Data 606 Homework 7

Practice: 7.23, 7.25, 7.29, 7.39 Graded: 7.24, 7.26, 7.30, 7.40

7.23 a) There is a strong, positive assosication between tourist and spending. b) explanatory: tourist response: spending c) We want to fit a regression line to this data to see if we should be encouraging more tourism, how much money we should expect with a rise in tourism, and how much tourist will be spending. d) The data shows linearity but the histogram and the residual plot shows a non-linear relationshop between the spending and tourism.

7.24 a) There is a weak, positive associationn between number of calories and the amount of carbs in the starbucks food menu. b) explanatory: calories response: carbs c) We want to fit a regression line to this data to see if we know the calories we can predict the amount of carbs in starbucks food. d) the data shows linearity, the residual plot shows no obvious pattern, the histogram does not have a normal distribution.

7.25 a)

meantravel <- 129
sdtravel <- 113
meanstop <- 108
sdstop <- 99
correlation <- .636

b1 <- (sdtravel/sdstop)*correlation
b0 <- meantravel - b1 * meanstop
b0
## [1] 50.59855
b1
## [1] 0.7259394

equation is y = b0 + b1 x distance b) For each extra mile in distance, there will be about .72 minutes of travel. c)

R2 = (correlation^2)
R2
## [1] 0.404496

40% variability in travel time is accounted for in this model d)

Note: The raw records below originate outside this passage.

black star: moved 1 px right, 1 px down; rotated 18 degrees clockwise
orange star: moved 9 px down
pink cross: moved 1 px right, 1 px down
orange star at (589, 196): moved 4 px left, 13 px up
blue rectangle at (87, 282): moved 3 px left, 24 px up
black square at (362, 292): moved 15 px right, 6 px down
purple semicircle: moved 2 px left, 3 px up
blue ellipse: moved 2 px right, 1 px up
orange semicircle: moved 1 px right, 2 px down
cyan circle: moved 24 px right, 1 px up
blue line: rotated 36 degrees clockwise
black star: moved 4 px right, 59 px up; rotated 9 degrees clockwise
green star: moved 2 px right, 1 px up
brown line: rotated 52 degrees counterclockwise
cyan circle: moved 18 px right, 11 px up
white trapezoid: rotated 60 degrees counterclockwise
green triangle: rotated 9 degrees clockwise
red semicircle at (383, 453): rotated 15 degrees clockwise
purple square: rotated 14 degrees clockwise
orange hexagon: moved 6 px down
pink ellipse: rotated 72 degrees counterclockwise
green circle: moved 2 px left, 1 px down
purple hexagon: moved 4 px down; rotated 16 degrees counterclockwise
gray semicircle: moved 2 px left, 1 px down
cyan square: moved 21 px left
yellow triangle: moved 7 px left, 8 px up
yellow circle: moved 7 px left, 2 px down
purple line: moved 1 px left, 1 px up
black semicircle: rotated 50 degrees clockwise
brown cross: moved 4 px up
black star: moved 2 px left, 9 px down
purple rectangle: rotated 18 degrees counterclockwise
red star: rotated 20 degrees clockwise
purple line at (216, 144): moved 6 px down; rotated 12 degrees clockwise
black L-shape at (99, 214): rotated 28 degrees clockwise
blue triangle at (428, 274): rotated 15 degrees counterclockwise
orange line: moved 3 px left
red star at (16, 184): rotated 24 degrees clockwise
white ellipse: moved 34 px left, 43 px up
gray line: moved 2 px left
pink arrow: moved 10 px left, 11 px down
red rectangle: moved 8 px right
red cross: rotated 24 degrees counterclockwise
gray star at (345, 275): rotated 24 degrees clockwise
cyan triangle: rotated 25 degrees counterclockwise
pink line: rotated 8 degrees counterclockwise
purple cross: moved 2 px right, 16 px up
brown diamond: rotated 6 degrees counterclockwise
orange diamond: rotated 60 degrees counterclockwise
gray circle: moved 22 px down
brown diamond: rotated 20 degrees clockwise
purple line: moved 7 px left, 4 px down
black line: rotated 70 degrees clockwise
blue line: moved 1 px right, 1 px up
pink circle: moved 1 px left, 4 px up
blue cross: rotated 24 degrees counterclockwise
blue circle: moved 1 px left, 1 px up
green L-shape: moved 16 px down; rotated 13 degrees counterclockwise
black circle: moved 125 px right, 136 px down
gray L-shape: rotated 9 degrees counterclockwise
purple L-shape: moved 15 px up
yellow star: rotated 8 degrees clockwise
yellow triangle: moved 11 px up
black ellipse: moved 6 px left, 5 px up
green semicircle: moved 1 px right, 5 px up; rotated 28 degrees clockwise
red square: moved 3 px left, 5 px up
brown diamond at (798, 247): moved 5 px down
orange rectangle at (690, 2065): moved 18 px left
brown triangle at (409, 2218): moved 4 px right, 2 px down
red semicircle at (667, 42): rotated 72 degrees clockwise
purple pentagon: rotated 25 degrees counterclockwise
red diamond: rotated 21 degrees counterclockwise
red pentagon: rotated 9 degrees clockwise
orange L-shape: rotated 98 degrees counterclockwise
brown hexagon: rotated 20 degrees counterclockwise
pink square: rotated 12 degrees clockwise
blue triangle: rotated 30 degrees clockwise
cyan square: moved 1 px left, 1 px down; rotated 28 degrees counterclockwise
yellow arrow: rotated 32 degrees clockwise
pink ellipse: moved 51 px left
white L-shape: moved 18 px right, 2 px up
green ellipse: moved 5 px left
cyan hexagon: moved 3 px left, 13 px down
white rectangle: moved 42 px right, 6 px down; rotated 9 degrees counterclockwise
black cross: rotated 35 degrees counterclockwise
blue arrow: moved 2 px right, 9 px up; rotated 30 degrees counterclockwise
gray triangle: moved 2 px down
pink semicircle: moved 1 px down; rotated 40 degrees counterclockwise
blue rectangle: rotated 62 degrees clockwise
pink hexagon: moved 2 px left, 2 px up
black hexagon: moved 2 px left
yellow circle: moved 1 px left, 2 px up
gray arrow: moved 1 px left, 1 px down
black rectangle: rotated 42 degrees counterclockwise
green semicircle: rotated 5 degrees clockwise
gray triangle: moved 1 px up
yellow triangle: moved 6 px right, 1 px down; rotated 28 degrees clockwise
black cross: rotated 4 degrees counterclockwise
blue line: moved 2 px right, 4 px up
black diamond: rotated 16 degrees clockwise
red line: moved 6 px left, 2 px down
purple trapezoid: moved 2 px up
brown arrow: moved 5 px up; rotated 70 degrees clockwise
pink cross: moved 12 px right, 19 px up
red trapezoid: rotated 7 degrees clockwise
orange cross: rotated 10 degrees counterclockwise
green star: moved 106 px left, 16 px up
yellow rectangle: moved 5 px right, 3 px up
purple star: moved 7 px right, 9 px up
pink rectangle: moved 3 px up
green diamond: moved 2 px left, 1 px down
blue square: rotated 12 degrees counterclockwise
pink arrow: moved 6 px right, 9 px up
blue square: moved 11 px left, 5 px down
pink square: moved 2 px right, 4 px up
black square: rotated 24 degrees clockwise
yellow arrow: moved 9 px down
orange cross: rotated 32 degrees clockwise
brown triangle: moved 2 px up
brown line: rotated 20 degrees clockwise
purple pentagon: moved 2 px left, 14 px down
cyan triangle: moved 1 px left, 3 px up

traveltime <- b0 + b1 * 103
traveltime
## [1] 125.3703

about 125 minutes e)

i <- 103
yi <- 168
ei <- yi - traveltime
ei
## [1] 42.6297

A postive residual means that the model underestimates the travel time. f) No, not enough information

7.26 a)

meanshoulder <- 107.20
sdshoulder <- 10.37
meanheight <- 171.14
sdheight <- 9.41
corr <- .67

b1 <- (sdheight/sdshoulder)*corr
b0 <- meanheight - b1 * meanshoulder
b0
## [1] 105.9651
b1
## [1] 0.6079749

equation is: y = 105.96 + .608 * x b) For every cm of increased height, the cm increase of shoulder girth. c)

r2 <- (corr^2)
r2
## [1] 0.4489

the model explains about 45% of the variation in heights. d)

student <- b0 + b1 * 100
student
## [1] 166.7626

We predict that the student will be 166 centimeters high. e)

i <- 100
yi <- 160
ei <- yi - student
ei
## [1] -6.762581

The residual is negative which the model overestimated the height of the student. f) Not enough information to predict.

7.29 a)

yhat = -29.901 + 2.559 * x

  1. the intercept will be at -29.901, which tells us that this model will predict areas with no poverty to have a negative murder rate. This is not realistic.
  2. The slope tells us that for each percentage increase in poverty we can an average of 2.559 million murders.
  3. The r^2 value is 70.52% which tells us that 68.89 of the variation in murder rate.
sqrt(.7052)
## [1] 0.8397619

7.30 a)

yhat = -0.357 + 4.034 * x

  1. the intercept will be at -0.357, which tell us that this modelt will predict a negative weight for the cat’s heart when the body weight is at zero.
  2. the slope is 4.034 which means that the weight of the cat’s heart will increase 4.034 grams for every 1 kg of cat body weight increase
  3. R^2 is 64.66% which tells us that the linear model estimates a 64.66% in variation in cat heart weight
sqrt(.6466)
## [1] 0.8041144

7.39 a) the correlation is .529. based on the graph we can tell that it is negative.

sqrt(.28)
## [1] 0.5291503

b)There seems to be no pattern in the data. Is it not appropriate to apply the least sqaures fit to this data.

7.40 a)

b0 <- 4.010

x <- -0.0883
y <- 3.9983

b1 <- (y - b0) / x
b1
## [1] 0.1325028

The slope of this case is .1325

  1. Since the slope is positive, we can assume that the relationship is positive. We can set up a hypothesis test to where H0: b1 = 0 and HA: b1 > 0 We look at the p-values which are close to zero, which leads us to reject the null hypothesis. It appears that there is a relationship between beauty and teaching evaluation.
  2. linerarity: there is a weak, positive linear relationship. There is correlation coefficient or R^2, we accept that this condition is met.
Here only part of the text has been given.